Technical information
- Licensing authority: FCC
- Facility ID: 26310
- Class: B
- Power: 10,000 watts (days); 1,000 watts (nights);
- Transmitter coordinates: 29°32′11″N 98°41′11″W﻿ / ﻿29.53639°N 98.68639°W

Links
- Public license information: Public file; LMS;
- Webcast: Listen live
- Website: relevantradio.com

= KRDY =

Radio station in San Antonio

KRDY (1160 AM) is a noncommercial radio station licensed to San Antonio, Texas, United States, featuring Catholic radio programming as an owned and operated outlet of Relevant Radio. KRDY's transmitter is located off Braun Road, near Loop 1604, in San Antonio.

==History==
===KBER: 1961-1978===
On November 13, 1961, the station signed on as KBER. It was a daytime only station on 1150 kHz. KBER was owned by Kepo Broadcasting. It was powered at 1,000 watts using a three-tower directional antenna (DA) system.

The DA was needed to protect co-channel stations KZNE in College Station, and KCCT in Corpus Christi. As KBER was west of KZNE and north of KCCT, the system reduced KBER's signal across an arc toward the KZNE and KCCT service areas.

The towers and studios were on Alma Drive just outside the future Loop 410. The area would later be dubbed "KBER Square." On June 25, 1966, KBER-FM signed on at 100.3 FM. The two stations would simulcast their programming. Because KBER was off the air at night, KBER-FM allowed programming to be heard around the clock. KBER-FM is now KCYY.

===KFHM: 1978‒1991===
On May 31, 1978, the station became KFHM, which stood for the new owner's name, Felix H. Morales. It was a Tejano music/Latin music radio station that mostly played music in Spanish while featuring bilingual announcing. The frequency changed to 1160 kHz in the mid 1980s, giving it increased coverage and full time authorization. Power was boosted to 10,000 watts by day and 1,000 watts by night from a site west of San Antonio.

===KVAR: 1991‒1993===
On August 26, 1991, the station changed its call sign from KFHM to KVAR.

===KENS: 1993‒2004===
On October 15, 1993, the station changed its call sign from KVAR to KENS and adopted a Texas music format that included audio of the live newscasts of sister station KENS-TV 5 before adopting a news/talk radio format roughly a year later.

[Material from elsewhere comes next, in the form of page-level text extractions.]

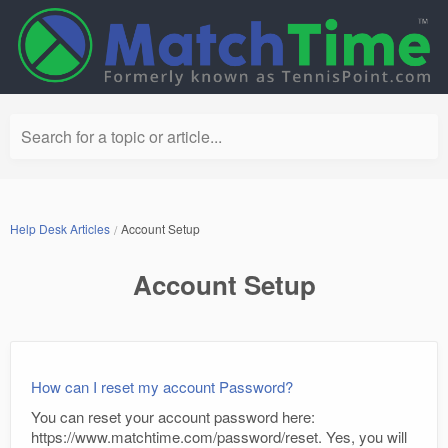
Search for a topic or article...
Help Desk Articles
Account Setup
Account Setup
How can I reset my account Password?
You can reset your account password here:
https://www.matchtime.com/password/reset. Yes, you will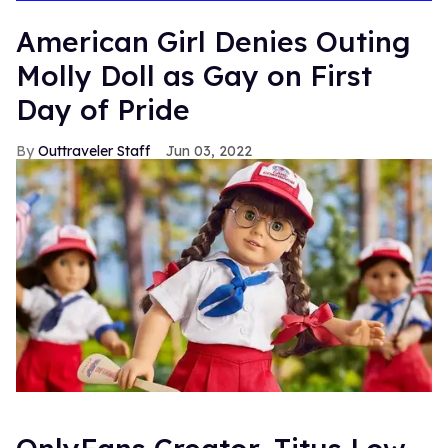
American Girl Denies Outing
Molly Doll as Gay on First
Day of Pride
Outtraveler Staff
Jun 03, 2022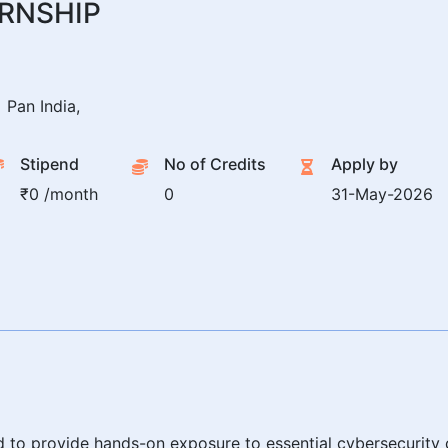
ERNSHIP
Pan India,
Stipend
No of Credits
Apply by
₹0 /month
0
31-May-2026
ed to provide hands-on exposure to essential cybersecurity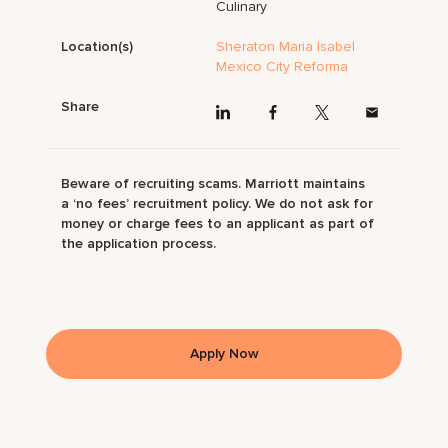
Culinary
Location(s)
Sheraton Maria Isabel
Mexico City Reforma
Share
Beware of recruiting scams. Marriott maintains
a ‘no fees’ recruitment policy. We do not ask for
money or charge fees to an applicant as part of
the application process.
Apply Now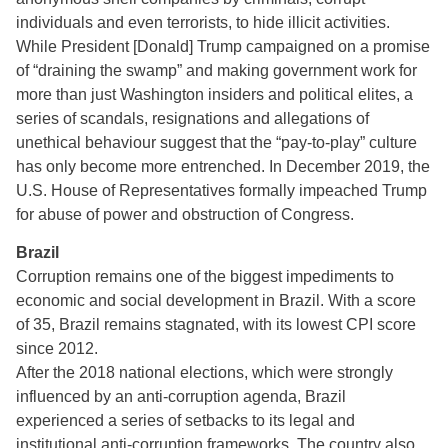
individuals and even terrorists, to hide illicit activities.
While President [Donald] Trump campaigned on a promise
of “draining the swamp” and making government work for
more than just Washington insiders and political elites, a
series of scandals, resignations and allegations of
unethical behaviour suggest that the “pay-to-play” culture
has only become more entrenched. In December 2019, the
U.S. House of Representatives formally impeached Trump
for abuse of power and obstruction of Congress.
Brazil
Corruption remains one of the biggest impediments to
economic and social development in Brazil. With a score
of 35, Brazil remains stagnated, with its lowest CPI score
since 2012.
After the 2018 national elections, which were strongly
influenced by an anti-corruption agenda, Brazil
experienced a series of setbacks to its legal and
institutional anti-corruption frameworks. The country also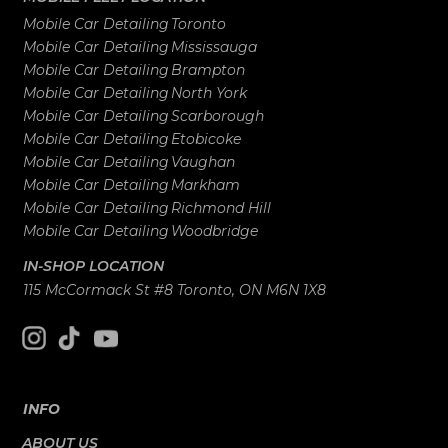
Mobile Car Detailing
Toronto
Mobile Car Detailing
Mississauga
Mobile Car Detailing
Brampton
Mobile Car Detailing
North York
Mobile Car Detailing
Scarborough
Mobile Car Detailing
Etobicoke
Mobile Car Detailing
Vaughan
Mobile Car Detailing
Markham
Mobile Car Detailing
Richmond Hill
Mobile Car Detailing
Woodbridge
IN-SHOP LOCATION
115 McCormack St #8 Toronto, ON M6N 1X8
INFO
ABOUT US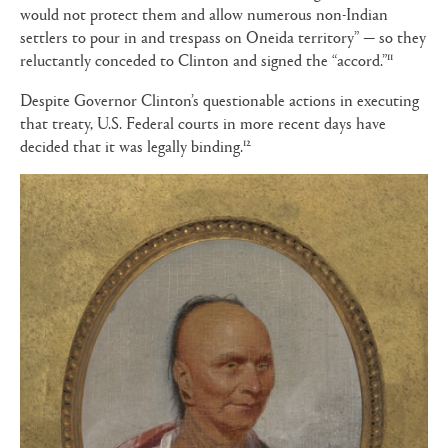
would not protect them and allow numerous non-Indian
settlers to pour in and trespass on Oneida territory” — so they
11
reluctantly conceded to Clinton and signed the “accord.”
Despite Governor Clinton’s questionable actions in executing
that treaty, U.S. Federal courts in more recent days have
12
decided that it was legally binding.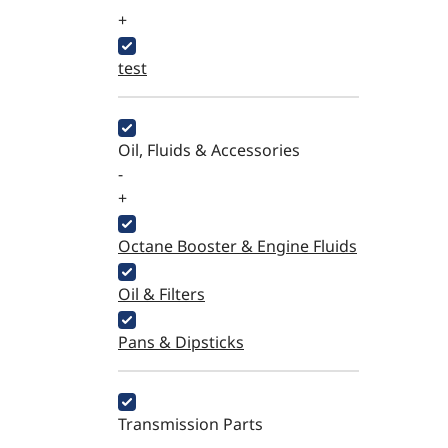
+
test
Oil, Fluids & Accessories
-
+
Octane Booster & Engine Fluids
Oil & Filters
Pans & Dipsticks
Transmission Parts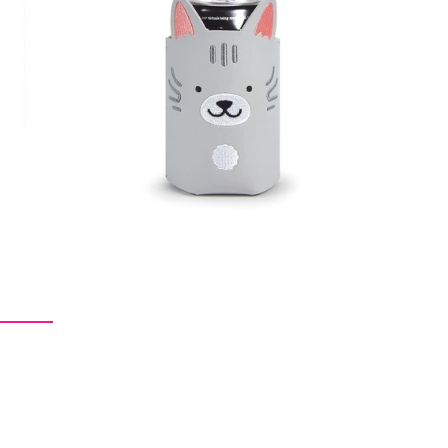
$9.09
$18.18
$28.28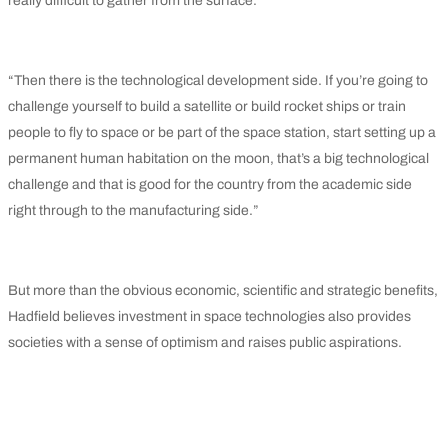
really difficult to gather from the surface.
“Then there is the technological development side. If you’re going to
challenge yourself to build a satellite or build rocket ships or train
people to fly to space or be part of the space station, start setting up a
permanent human habitation on the moon, that’s a big technological
challenge and that is good for the country from the academic side
right through to the manufacturing side.”
But more than the obvious economic, scientific and strategic benefits,
Hadfield believes investment in space technologies also provides
societies with a sense of optimism and raises public aspirations.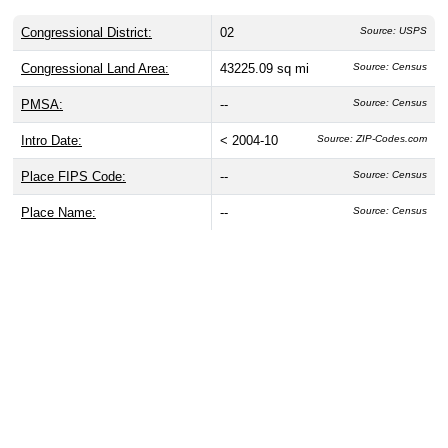
Congressional District:
02
Source: USPS
Congressional Land Area:
43225.09 sq mi
Source: Census
PMSA:
--
Source: Census
Intro Date:
< 2004-10
Source: ZIP-Codes.com
Place FIPS Code:
--
Source: Census
Place Name:
--
Source: Census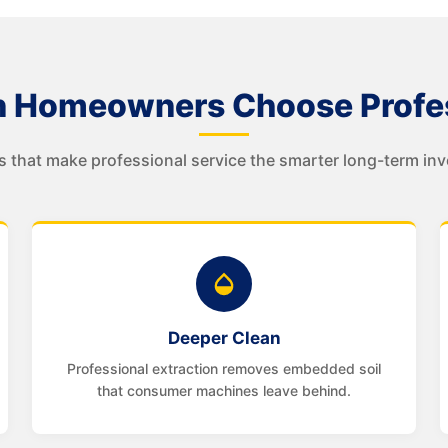
 Homeowners Choose Profes
s that make professional service the smarter long-term in
Deeper Clean
Professional extraction removes embedded soil
that consumer machines leave behind.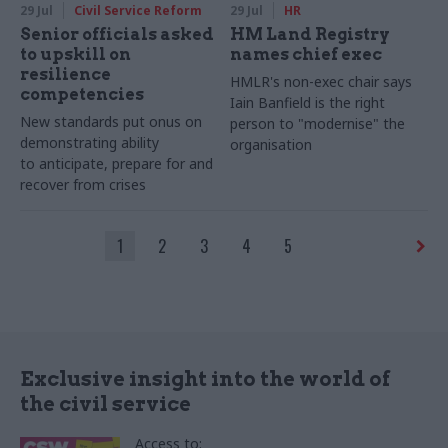
29 Jul
Civil Service Reform
29 Jul
HR
Senior officials asked
HM Land Registry
to upskill on
names chief exec
resilience
HMLR's non-exec chair says
competencies
Iain Banfield is the right
New standards put onus on
person to "modernise" the
demonstrating ability
organisation
to anticipate, prepare for and
recover from crises
1
2
3
4
5
Exclusive insight into the world of
the civil service
Access to: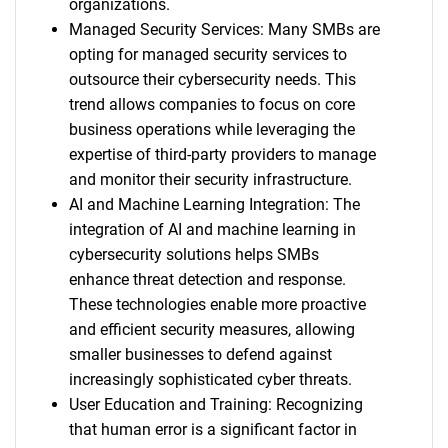
organizations.
Managed Security Services: Many SMBs are
opting for managed security services to
outsource their cybersecurity needs. This
trend allows companies to focus on core
business operations while leveraging the
expertise of third-party providers to manage
and monitor their security infrastructure.
AI and Machine Learning Integration: The
integration of AI and machine learning in
cybersecurity solutions helps SMBs
enhance threat detection and response.
These technologies enable more proactive
and efficient security measures, allowing
smaller businesses to defend against
increasingly sophisticated cyber threats.
User Education and Training: Recognizing
that human error is a significant factor in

On March 7, 2003, KENS was sold to ABC Radio for $3.2 million. It flipped to a children's radio format as an affiliate of Radio Disney on April 1 of that year.

===KRDY: 2004‒present===
On February 27, 2004, the station changed its call sign from KENS to KRDY. The call sign represented the name Radio Disney.

On June 4, 2013, Radio Disney announced that it would be selling seven radio stations, including KRDY, in an attempt to increase revenue and focus more on stations serving Top 25 markets.

On September 28, 2013, KRDY dropped the Radio Disney affiliation and went silent.

In October 2013, Radio Disney Group filed to sell KRDY and KDIS-FM in Little Rock to Salem Communications Corporation, owner of several other San Antonio-area radio stations. Salem's purchase, at a price of $2 million, was consummated on February 7, 2014. Salem used the station for its Spanish-language Christian radio format.

In February 2018, KRDY changed from Spanish Christian radio to conservative talk radio, branded as "Freedom 1160". It mostly carried programs from the Salem Radio Network, including Dennis Prager, Hugh Hewitt and Mike Gallagher.

In November 2019, the station was sold to Immaculate Heart Media, Inc. The station started airing Catholic–talk radio programs as an affiliate of the Relevant Radio network.